Ranking with TensorFlow models in Vespa

Vespa has support for advanced ranking models through it’s tensor API. If you have models that are trained in TensorFlow, Vespa can import the models and use them in ranking functions directly.

Exporting models from TensorFlow

Vespa supports TensorFlow’s SavedModel for importing models. SavedModel is a hermetic serialization format that stores the model and primarily contains a meta graph which holds the dataflow graph, variables, assets and signatures. Signatures defines the set of inputs and outputs to the graph and are instrumental to instruct Vespa on how to import and evaluate the models.

Here is a Python example of storing a model:

    # Define python variables
    x = tf.placeholder(tf.float32, [None, 784, name="input_tensor"])
    W = tf.Variable(tf.zeros([784, 10]))
    b = tf.Variable(tf.zeros([10]))
    y = tf.matmul(x, W) + b

    # Train model (omitted here) ...

    # Save model
    export_path = "saved"
    builder = tf.saved_model.builder.SavedModelBuilder(export_path)
    signature = tf.saved_model.signature_def_utils.predict_signature_def(
                        inputs = {'input':x},
                        outputs = {'output':y})
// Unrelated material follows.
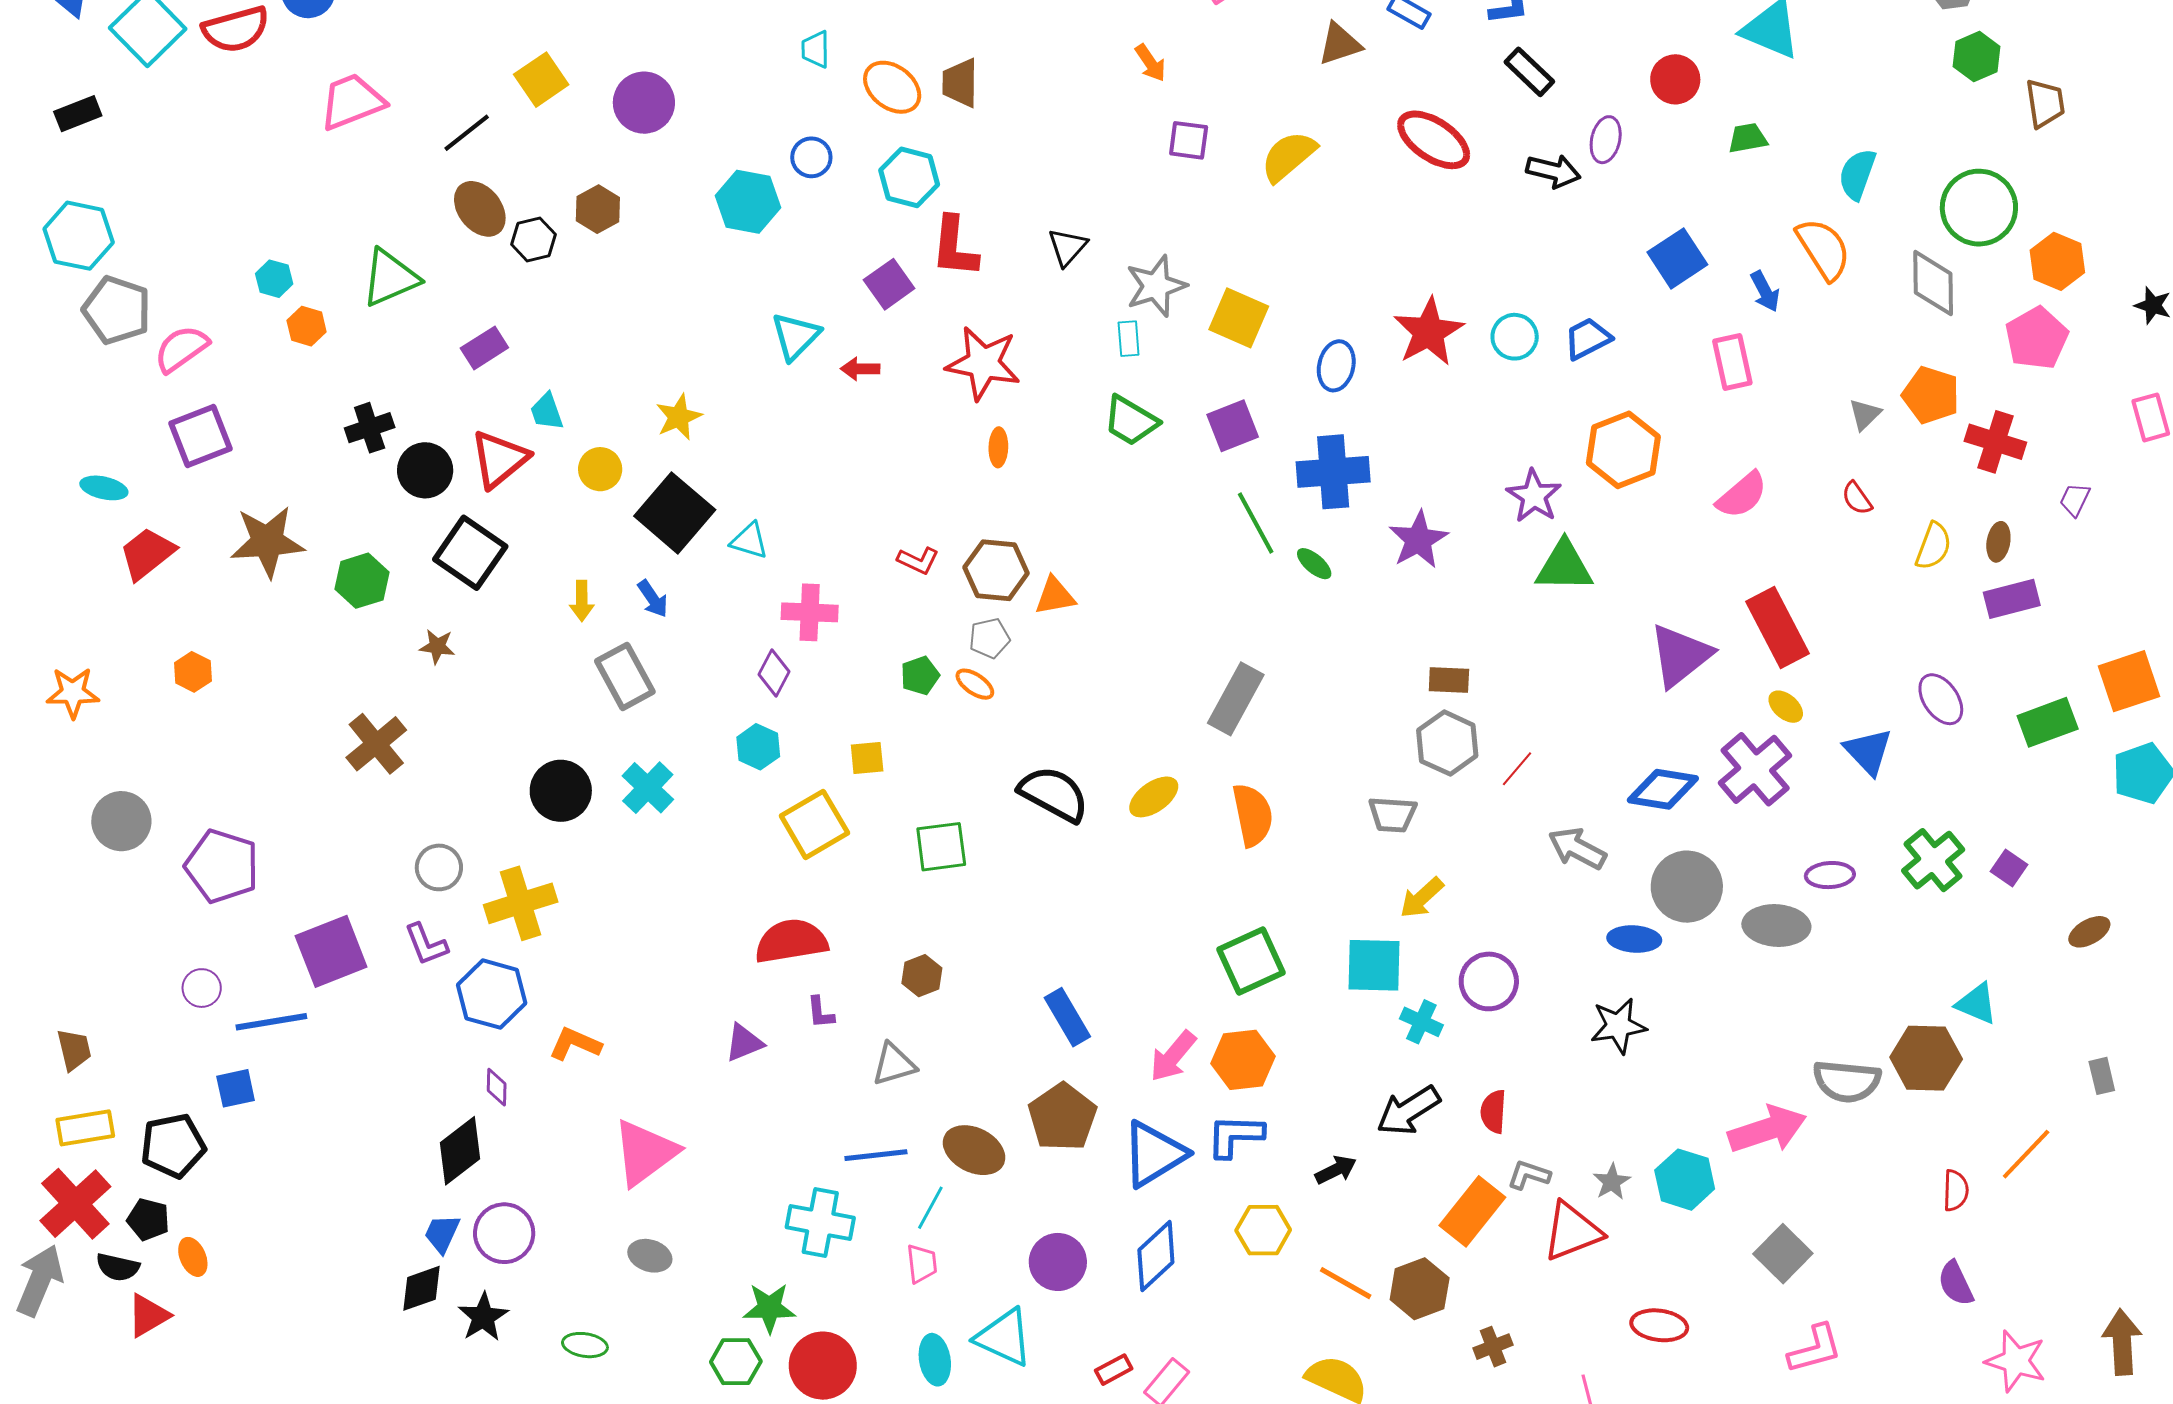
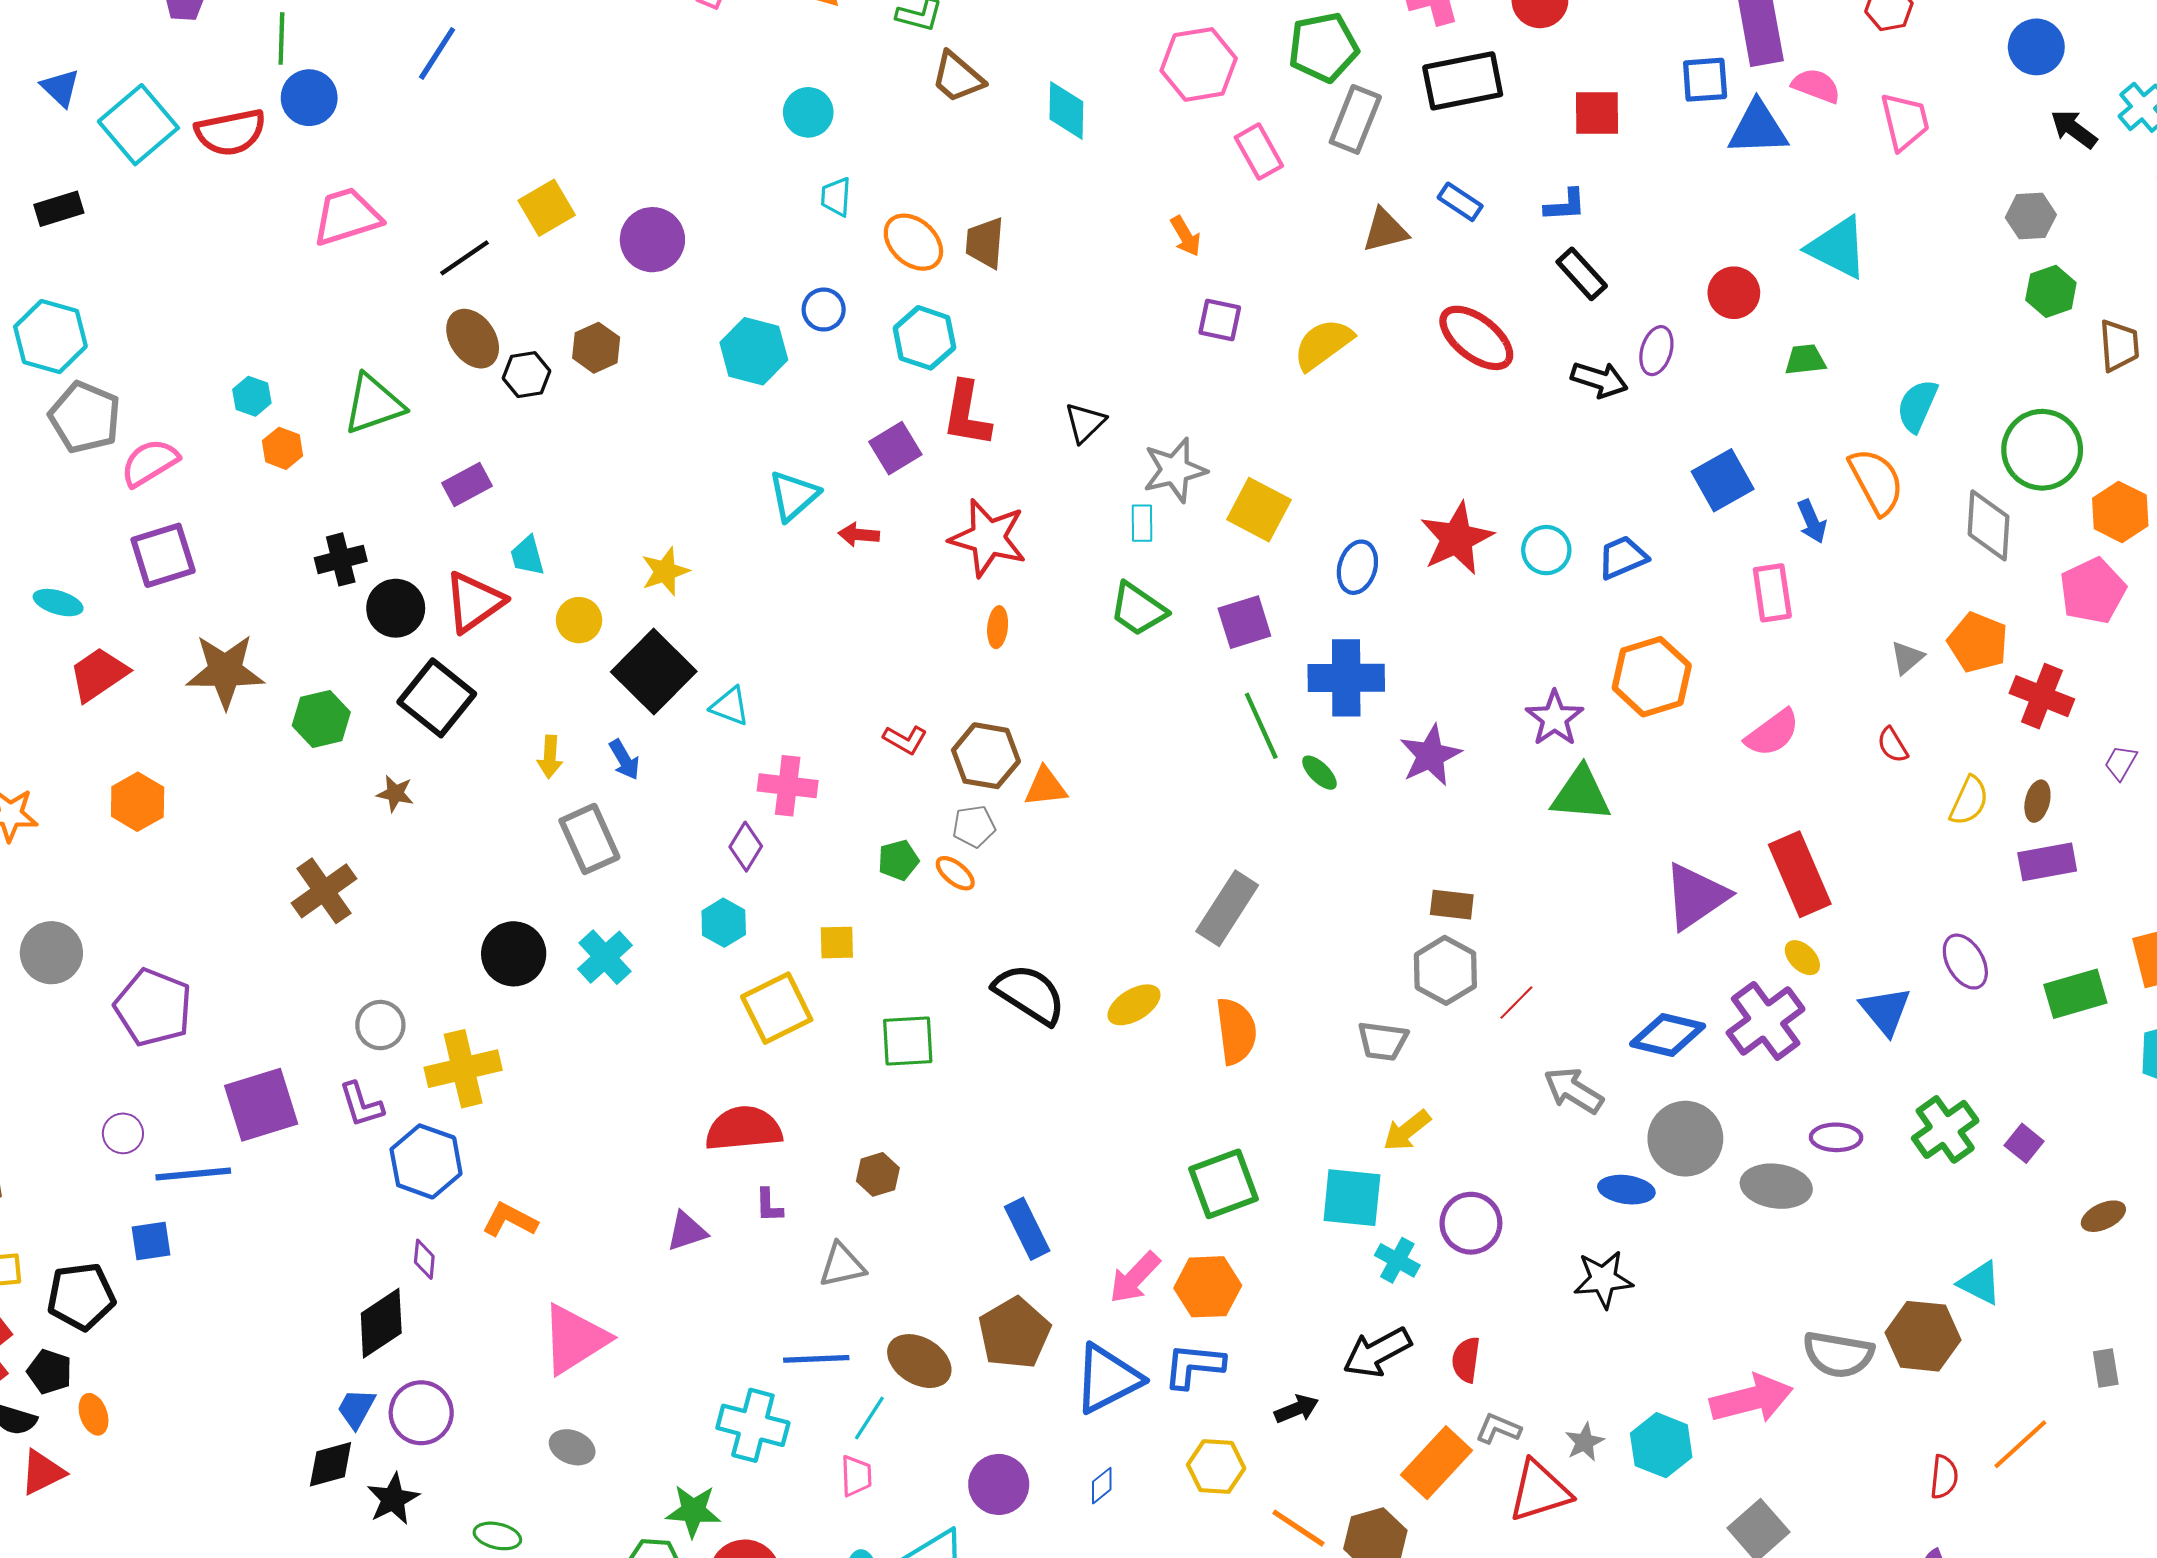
orange hexagon: (193, 672) -> (138, 802), size x1.4
blue diamond: (1156, 1256) -> (1102, 1486), size x0.5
In the example above, we’ve added a single meta graph with the SERVING tag. This tag is mandatory for Vespa to find the correct meta graph to use during evaluation.
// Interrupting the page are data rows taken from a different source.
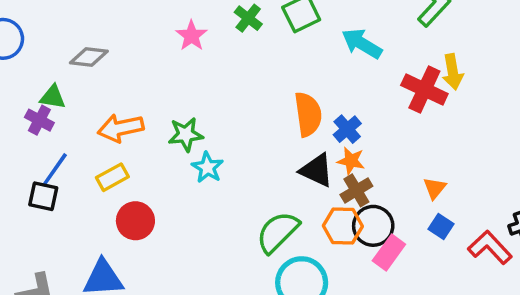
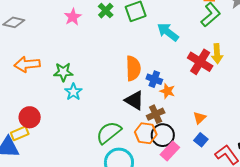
blue cross: (347, 129) -> (154, 79), turned -35
orange star: (351, 161) -> (167, 91), moved
yellow rectangle: (112, 177) -> (20, 133), moved

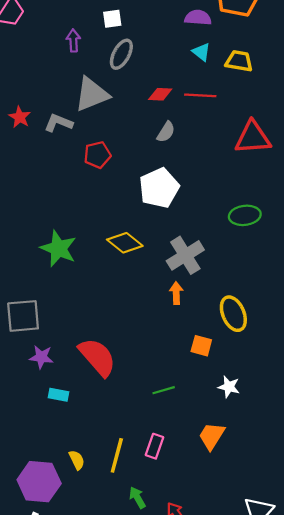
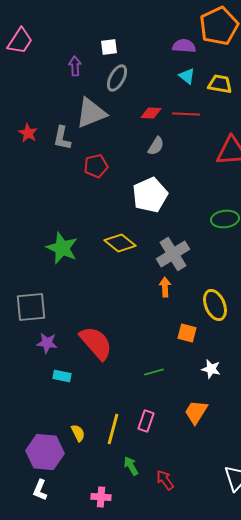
gray L-shape: (59, 123) -> (62, 138), turned -100

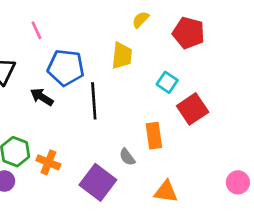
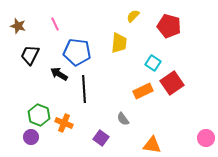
black line: (94, 101) -> (84, 89), moved
orange rectangle: (154, 136) -> (143, 91), moved, turned 72
purple square: (98, 182) -> (101, 138), size x0.6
The meta graph contains a single signature called serving_default. The signature is created using the predict_signature_def utility function, which is a signature that does not impose any constraints on the inputs and output types. The signature here defines one input labeled ‘input’ which points to the x Python placeholder, and one output labeled ‘output’ pointing to the y Python expression. The inputs and outputs are used by Vespa to determine how to import the model.
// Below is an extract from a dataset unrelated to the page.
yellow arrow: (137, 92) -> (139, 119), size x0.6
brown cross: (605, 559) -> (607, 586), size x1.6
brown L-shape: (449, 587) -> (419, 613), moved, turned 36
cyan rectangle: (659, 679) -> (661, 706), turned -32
After adding the meta graph with the signature to the builder, it is saved to disk. Vespa supports both text (.pbtxt) and protobuf (.pb) saved models. The output is a directory containing the protobuf representation of the model as well as a directory containing the variables of the graph.

Vespa import

To import the saved TensorFlow model to Vespa, add the directory containing the model to your application package under a specific directory named models. For instance, if you would like to call the model above as my_model, you would add it to the application package resulting in a directory structure something like this:

├── models
│   └── my_model
│       └── saved
│           ├── saved_model.pbtxt
│           └── variables
│               ├── variables.data-00000-of-00001
│               └── variables.index
├── searchdefinitions
│   └── main.sd
└── services.xml

An application package can have multiple models, as long as they are in their own directories.

Ranking with TensorFlow models

Vespa has a special ranking feature called tensorflow. This ranking feature specifies the model, the signature and the output to use in a ranking expression. The input to the computation must be provided by a macro with the same name as the input variable. Consider the following example:

search tf {
    document tf {
        field document_tensor type tensor(d0[1],d1[784]) {
            indexing: attribute | summary
            attribute: tensor(d0[1],d1[784])
    rank-profile default inherits default {
        macro input_tensor() {
            expression: attribute(document_tensor)
        first-phase {
            expression: sum(tensorflow("my_model/saved", "serving_default", "output"))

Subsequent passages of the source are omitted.